**WHAT THIS TASK INVOLVES**
On how many lines of the data below does the word "elevation" appear? Reply with the number only.
◆ ◆ ◆ ◆ ◆
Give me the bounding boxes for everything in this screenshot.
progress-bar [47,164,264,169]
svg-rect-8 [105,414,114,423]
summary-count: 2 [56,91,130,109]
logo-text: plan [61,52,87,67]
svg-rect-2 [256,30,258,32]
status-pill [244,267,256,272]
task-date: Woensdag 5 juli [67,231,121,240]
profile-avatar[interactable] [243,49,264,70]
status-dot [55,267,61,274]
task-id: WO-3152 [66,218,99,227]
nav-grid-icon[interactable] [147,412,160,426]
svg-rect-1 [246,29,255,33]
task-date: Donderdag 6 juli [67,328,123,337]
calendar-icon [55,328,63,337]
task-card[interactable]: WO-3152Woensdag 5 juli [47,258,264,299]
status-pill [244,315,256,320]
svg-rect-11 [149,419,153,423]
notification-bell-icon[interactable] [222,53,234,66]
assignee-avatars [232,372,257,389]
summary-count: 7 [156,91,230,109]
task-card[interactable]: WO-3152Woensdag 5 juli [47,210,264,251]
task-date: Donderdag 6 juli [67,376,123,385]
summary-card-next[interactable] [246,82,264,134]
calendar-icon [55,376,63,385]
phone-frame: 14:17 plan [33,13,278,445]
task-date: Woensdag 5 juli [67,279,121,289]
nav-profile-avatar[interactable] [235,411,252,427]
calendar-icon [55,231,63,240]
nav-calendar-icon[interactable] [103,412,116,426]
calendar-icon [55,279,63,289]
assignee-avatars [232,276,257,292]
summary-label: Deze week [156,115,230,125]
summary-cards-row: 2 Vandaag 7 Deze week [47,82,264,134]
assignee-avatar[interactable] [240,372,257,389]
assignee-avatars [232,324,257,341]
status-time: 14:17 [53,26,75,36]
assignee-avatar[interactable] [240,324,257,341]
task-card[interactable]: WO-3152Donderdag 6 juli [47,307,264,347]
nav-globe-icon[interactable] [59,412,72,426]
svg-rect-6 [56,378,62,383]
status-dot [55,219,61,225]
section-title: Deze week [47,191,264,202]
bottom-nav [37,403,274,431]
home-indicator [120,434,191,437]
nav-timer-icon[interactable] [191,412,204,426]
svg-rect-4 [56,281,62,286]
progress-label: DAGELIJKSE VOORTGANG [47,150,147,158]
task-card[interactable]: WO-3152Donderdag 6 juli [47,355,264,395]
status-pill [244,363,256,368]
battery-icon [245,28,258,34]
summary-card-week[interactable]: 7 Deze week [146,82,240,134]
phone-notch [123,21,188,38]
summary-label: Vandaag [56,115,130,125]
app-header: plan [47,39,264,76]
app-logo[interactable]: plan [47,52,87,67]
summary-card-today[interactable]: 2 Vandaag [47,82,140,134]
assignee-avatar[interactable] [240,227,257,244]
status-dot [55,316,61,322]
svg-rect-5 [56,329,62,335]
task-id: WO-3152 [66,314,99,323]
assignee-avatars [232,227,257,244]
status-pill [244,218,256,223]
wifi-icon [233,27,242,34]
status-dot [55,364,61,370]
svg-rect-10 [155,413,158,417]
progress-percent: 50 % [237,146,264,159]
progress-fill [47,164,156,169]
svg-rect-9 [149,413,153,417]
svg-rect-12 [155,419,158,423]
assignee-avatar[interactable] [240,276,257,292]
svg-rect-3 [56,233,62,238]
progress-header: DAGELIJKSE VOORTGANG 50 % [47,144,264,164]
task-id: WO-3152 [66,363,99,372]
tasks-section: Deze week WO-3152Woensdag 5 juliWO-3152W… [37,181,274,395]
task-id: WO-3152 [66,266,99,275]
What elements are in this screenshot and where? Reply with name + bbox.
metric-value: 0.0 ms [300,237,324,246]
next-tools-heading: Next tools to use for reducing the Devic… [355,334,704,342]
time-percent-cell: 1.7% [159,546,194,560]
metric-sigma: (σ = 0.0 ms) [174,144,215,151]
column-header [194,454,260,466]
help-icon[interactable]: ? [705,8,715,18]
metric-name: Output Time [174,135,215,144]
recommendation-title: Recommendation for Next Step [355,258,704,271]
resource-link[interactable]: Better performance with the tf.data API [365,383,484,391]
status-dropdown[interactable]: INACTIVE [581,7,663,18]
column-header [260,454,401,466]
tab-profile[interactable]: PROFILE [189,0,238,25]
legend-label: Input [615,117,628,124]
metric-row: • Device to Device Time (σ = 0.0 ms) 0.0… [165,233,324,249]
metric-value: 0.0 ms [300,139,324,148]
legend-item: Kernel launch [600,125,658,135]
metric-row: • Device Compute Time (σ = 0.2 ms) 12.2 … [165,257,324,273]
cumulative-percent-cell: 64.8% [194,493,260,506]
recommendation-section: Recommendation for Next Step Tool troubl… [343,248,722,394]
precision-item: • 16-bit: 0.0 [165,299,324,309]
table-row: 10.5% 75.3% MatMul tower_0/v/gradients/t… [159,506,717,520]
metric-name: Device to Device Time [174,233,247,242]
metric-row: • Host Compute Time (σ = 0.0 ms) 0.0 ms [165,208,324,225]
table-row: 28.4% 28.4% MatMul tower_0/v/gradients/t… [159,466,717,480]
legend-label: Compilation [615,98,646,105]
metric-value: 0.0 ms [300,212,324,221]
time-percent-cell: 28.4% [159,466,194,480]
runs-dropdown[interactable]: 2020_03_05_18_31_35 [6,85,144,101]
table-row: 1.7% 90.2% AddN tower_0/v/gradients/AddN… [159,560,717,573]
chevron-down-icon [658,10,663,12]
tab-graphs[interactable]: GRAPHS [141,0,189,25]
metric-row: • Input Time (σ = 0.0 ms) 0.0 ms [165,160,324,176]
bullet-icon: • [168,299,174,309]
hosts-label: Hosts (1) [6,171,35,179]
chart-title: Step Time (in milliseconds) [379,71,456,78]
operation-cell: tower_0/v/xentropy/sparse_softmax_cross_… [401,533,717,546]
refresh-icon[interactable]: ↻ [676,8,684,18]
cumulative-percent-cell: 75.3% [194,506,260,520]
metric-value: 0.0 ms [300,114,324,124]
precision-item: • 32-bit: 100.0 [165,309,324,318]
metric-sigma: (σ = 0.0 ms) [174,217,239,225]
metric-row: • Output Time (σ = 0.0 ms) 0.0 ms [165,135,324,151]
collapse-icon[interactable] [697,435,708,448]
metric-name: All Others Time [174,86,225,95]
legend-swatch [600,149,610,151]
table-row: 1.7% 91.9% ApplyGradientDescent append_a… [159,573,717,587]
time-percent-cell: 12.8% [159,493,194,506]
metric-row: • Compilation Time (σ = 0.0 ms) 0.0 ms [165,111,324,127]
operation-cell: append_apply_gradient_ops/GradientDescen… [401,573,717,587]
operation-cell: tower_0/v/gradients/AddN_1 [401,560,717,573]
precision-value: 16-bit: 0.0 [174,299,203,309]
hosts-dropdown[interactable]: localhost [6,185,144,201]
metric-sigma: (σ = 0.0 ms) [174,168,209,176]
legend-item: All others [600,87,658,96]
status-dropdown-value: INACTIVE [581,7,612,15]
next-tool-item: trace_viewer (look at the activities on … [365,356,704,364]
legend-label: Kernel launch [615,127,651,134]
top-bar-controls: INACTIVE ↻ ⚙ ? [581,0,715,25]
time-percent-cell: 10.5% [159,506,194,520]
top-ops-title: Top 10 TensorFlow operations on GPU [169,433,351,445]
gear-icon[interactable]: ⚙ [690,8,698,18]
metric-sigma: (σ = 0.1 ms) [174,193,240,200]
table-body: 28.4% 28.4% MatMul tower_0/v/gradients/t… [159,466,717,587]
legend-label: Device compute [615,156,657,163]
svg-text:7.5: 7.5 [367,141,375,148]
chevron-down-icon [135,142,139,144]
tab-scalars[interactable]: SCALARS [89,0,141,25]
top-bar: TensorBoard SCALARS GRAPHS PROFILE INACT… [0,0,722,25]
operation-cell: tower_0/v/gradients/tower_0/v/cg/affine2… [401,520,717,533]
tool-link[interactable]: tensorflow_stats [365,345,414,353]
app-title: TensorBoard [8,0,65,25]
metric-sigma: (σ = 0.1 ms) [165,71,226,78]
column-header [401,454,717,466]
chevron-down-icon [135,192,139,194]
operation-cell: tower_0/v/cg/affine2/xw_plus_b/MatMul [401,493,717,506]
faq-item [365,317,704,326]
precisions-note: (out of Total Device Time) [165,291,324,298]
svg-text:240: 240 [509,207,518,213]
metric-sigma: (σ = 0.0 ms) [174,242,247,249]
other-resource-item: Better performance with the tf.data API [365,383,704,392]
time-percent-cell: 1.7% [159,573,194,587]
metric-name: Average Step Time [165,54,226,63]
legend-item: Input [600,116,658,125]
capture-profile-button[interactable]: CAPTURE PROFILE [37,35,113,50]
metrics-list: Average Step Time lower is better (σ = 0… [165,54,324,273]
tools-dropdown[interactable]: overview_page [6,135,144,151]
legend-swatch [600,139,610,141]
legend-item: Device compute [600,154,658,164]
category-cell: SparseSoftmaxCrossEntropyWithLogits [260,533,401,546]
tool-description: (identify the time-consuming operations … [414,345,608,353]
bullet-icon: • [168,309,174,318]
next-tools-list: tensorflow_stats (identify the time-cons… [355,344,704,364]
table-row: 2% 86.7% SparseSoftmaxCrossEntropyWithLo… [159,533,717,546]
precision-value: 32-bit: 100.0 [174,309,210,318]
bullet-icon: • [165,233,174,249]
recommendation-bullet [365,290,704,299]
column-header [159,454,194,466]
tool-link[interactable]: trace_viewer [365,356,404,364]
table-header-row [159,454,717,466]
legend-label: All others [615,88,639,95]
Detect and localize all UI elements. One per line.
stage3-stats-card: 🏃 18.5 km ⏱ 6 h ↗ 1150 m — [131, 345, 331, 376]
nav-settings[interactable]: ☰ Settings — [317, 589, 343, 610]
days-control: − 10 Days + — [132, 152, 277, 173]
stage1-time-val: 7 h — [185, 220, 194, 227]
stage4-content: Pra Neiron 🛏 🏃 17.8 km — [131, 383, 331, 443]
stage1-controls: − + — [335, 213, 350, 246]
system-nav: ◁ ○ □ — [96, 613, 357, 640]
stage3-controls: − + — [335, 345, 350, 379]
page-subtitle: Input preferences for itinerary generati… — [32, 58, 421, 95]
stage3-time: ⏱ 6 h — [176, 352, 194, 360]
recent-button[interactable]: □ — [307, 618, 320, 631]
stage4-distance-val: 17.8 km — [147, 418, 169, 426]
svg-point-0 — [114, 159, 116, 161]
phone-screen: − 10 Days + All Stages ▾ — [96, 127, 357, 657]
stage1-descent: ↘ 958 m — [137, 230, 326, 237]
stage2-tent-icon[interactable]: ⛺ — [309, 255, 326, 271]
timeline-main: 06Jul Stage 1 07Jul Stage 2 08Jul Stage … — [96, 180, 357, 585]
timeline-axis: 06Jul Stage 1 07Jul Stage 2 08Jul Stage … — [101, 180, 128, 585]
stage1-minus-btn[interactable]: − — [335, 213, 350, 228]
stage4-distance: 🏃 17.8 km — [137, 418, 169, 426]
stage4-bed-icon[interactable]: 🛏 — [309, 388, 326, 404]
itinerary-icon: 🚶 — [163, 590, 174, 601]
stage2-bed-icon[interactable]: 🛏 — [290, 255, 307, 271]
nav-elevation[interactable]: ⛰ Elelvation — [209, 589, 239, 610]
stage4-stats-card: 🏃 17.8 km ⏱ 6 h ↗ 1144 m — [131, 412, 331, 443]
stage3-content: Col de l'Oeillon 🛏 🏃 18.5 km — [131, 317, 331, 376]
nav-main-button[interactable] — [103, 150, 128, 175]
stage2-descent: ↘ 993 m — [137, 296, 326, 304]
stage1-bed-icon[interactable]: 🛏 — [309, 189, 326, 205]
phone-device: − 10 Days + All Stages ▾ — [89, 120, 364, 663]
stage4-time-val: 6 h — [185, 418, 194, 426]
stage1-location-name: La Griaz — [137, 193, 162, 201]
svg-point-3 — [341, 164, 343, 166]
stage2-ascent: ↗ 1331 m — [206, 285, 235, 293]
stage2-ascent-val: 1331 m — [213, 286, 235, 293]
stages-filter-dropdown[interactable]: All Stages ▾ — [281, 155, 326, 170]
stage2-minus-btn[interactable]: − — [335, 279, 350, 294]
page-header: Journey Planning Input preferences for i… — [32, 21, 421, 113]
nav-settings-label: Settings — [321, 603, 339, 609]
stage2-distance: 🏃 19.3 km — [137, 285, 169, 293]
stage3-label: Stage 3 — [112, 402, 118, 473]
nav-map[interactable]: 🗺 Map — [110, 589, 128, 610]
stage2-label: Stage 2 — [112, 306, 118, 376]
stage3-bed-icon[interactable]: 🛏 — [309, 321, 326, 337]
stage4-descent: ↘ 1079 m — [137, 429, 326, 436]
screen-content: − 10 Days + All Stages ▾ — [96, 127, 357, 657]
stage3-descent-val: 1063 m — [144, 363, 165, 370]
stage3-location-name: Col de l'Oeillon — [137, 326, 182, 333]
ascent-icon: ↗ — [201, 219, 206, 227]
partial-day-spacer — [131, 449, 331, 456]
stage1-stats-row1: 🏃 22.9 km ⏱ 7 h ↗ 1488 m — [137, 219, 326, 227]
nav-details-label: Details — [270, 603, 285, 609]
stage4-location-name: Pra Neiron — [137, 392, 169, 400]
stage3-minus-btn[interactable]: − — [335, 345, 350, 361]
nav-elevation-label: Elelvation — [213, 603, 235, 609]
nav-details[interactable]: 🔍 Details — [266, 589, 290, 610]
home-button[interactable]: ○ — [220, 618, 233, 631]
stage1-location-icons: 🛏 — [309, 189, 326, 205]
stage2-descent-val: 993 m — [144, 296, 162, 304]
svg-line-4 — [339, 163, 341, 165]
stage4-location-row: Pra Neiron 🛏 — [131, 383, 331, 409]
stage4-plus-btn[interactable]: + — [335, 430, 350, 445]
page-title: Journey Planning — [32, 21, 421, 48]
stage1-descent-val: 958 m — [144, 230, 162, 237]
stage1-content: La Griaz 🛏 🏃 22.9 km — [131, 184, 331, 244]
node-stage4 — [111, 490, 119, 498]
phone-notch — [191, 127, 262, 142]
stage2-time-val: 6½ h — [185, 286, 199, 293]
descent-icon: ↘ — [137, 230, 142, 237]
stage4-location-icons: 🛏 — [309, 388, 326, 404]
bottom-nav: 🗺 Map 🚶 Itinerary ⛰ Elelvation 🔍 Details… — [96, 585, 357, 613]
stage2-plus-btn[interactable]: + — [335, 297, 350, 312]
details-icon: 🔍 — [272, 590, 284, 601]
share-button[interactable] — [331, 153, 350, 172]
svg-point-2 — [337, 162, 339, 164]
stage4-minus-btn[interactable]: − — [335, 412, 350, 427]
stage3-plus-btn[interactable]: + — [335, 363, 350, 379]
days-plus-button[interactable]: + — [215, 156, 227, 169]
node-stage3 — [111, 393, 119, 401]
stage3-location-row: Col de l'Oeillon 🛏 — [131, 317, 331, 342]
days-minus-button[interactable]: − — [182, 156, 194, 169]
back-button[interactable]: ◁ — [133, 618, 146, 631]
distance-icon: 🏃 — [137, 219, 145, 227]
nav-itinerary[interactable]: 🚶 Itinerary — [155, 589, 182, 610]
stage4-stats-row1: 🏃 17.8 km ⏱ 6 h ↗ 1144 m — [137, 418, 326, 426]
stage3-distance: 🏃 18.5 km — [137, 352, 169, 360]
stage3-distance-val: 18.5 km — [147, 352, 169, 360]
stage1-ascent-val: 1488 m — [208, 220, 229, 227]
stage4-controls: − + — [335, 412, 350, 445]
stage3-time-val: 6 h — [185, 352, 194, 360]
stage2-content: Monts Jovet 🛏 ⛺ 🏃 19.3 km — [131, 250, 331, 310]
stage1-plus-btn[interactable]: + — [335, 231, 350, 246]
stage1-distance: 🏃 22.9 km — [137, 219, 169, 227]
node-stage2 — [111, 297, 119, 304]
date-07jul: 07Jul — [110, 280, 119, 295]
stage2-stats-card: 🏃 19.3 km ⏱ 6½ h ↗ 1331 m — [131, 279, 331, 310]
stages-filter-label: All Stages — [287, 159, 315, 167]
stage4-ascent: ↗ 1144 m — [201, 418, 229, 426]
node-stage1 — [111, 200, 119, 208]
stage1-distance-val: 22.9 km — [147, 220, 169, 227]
◆ ◆ ◆ ◆ ◆
**EXERCISE RESULT**
2